The relationship between linguistic communication skills and physically aggressive behavior in nursing home residents with possible dementia of the Alzheimer's type
AuthorMcHale, Roberta Walsh
AdvisorMcCrone, Susan Hillman
MetadataShow full item record
AbstractPhysically aggressive behavior (PAB) is any hostile action physically directed toward other persons or objects or towards the self. The definitive cause of PAB is unknown but there is empirical evidence suggesting internal factors such as cognitive status and/or external factors within the nursing home environment play an important role. As cognitive status decreases, there is deterioration in linguistic communication (L-C) ability. Although there is some preliminary evidence indicating a possible association between PAB and L-C ability, no previous studies have investigated the association between PAB and L-C ability in a population of patients with Alzheimer's disease. This study was designed to explore the relationship between linguistic communication (L-C) and physically aggressive behavior (PAB) in sixty nursing home residents with possible Alzheimer's dementia. Instruments included the language subscale of the Neurobehavioral Cognitive Status Examination and the PAB subscale of the Ryden Aggression Scale, Forms 1 (retrospective) and 2 (concurrent). The Interaction Behavior Measure (ISM) was used to measure caregiver interaction behavior, a confounding variable related to PAB. After L-C ability was measured by the investigator, each subject was observed during bathing and dressing care routine on either the day or evening shift by a research assistant blind to the research hypothesis.

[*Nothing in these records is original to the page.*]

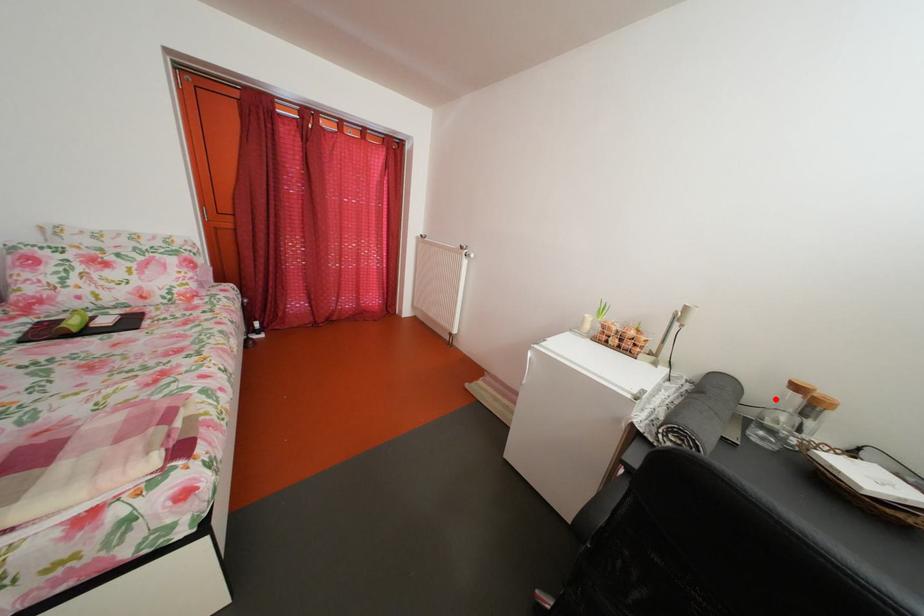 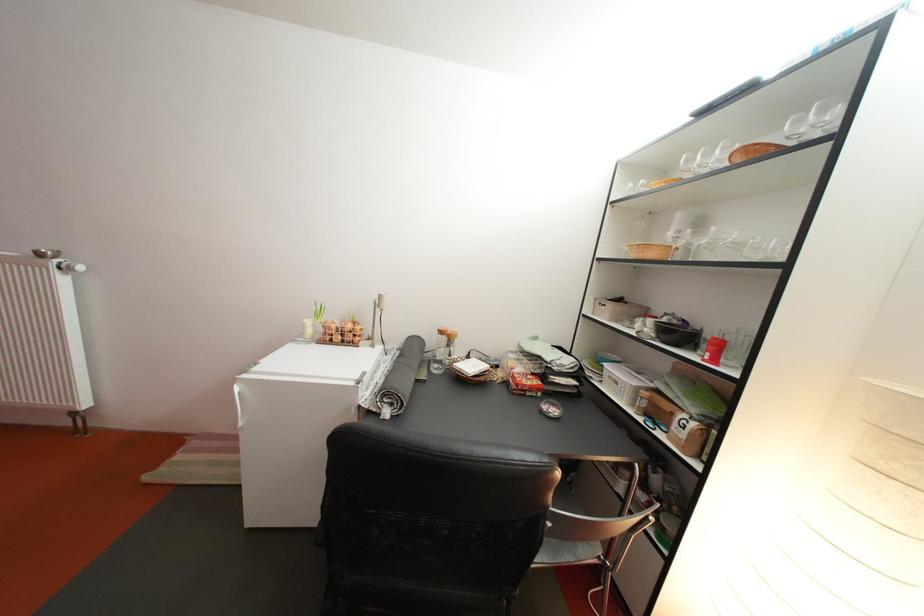 Find the pixel in the second image that matches the highlighted location in the first image.

(444, 346) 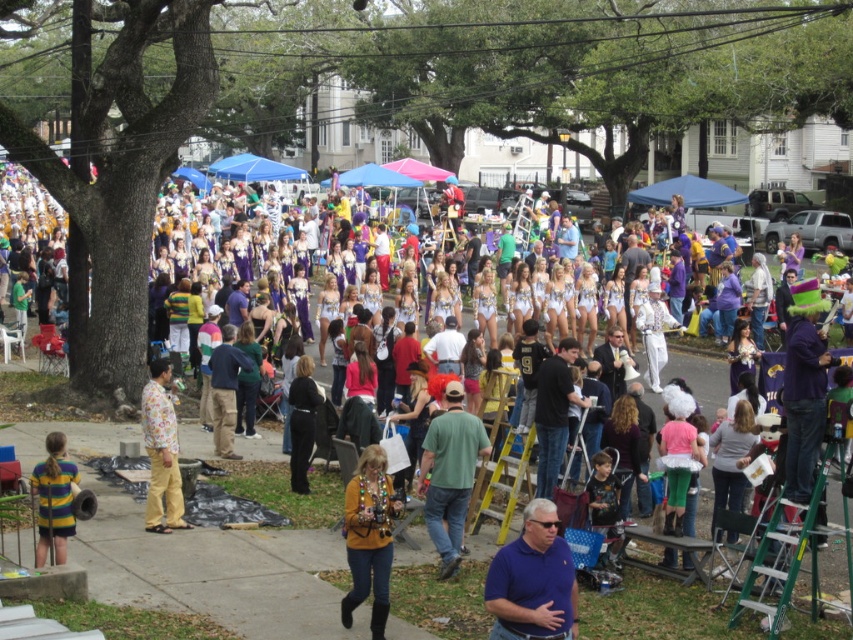 You are standing at the center of the image and want to locate the blue shirt at lower center. According to the 2D coordinates provided, in which direction should you look to find it?

The blue shirt at lower center is located at coordinates 0.908 on the x axis and 0.626 on the y axis. Since you are at the center, you should look to the right and slightly downward to find it. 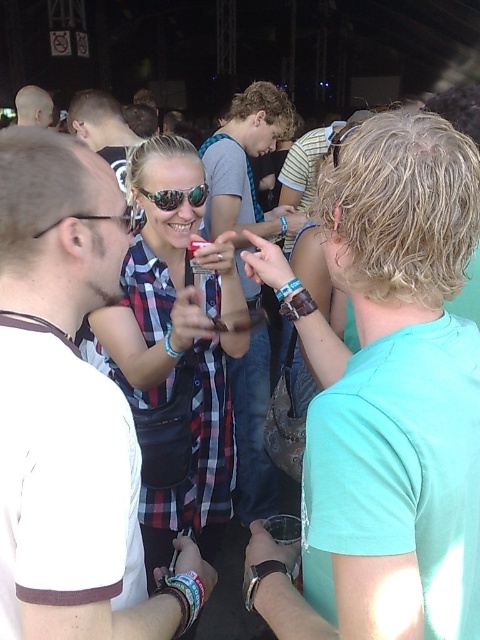 Is denim jeans at center to the left of matte black hair at upper left from the viewer's perspective?

Incorrect, denim jeans at center is not on the left side of matte black hair at upper left.

Can you confirm if denim jeans at center is positioned above matte black hair at upper left?

No, denim jeans at center is not above matte black hair at upper left.

You are a GUI agent. You are given a task and a screenshot of the screen. Output one action in this format:
    pyautogui.click(x=<x>, y=<y>)
    Task: Click on the denim jeans at center
    
    Given the screenshot: What is the action you would take?
    pyautogui.click(x=247, y=173)

Locate an element on the screen. The height and width of the screenshot is (640, 480). denim jeans at center is located at coordinates point(247,173).

Measure the distance between plaid shirt at center and shiny reflective sunglasses at center.

plaid shirt at center and shiny reflective sunglasses at center are 15.74 inches apart from each other.

Is point (154, 282) positioned before point (172, 204)?

No, (154, 282) is behind (172, 204).

Identify the location of plaid shirt at center. The width and height of the screenshot is (480, 640). (178, 346).

Between point (129, 147) and point (34, 237), which one is positioned behind?

Point (129, 147)

This screenshot has height=640, width=480. I want to click on matte black hair at upper left, so click(x=103, y=129).

Is point (123, 129) positioned before point (127, 216)?

No, it is behind (127, 216).

The width and height of the screenshot is (480, 640). What are the coordinates of `matte black hair at upper left` in the screenshot? It's located at (103, 129).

Simultaneously, the caregiver interaction behavior was documented using the IBM. Only 7 subjects exhibited PAB during observed bathing thus the planned statistical analysis could not be conducted. Secondary analyses revealed no difference among the groups with and without PAB, measured retrospectively, on age, education, length of stay, language score, psychotropic medication use, and caregiver interaction behavior. Males and females did not differ on amount of PAB. Among cognitive status, ADL ability, and number of medical diagnoses, only number of diagnoses was related to PAB. Findings related to differences among the IBM subscales indicated that task orientation in nursing assistants may be associated with decreased verbal banter.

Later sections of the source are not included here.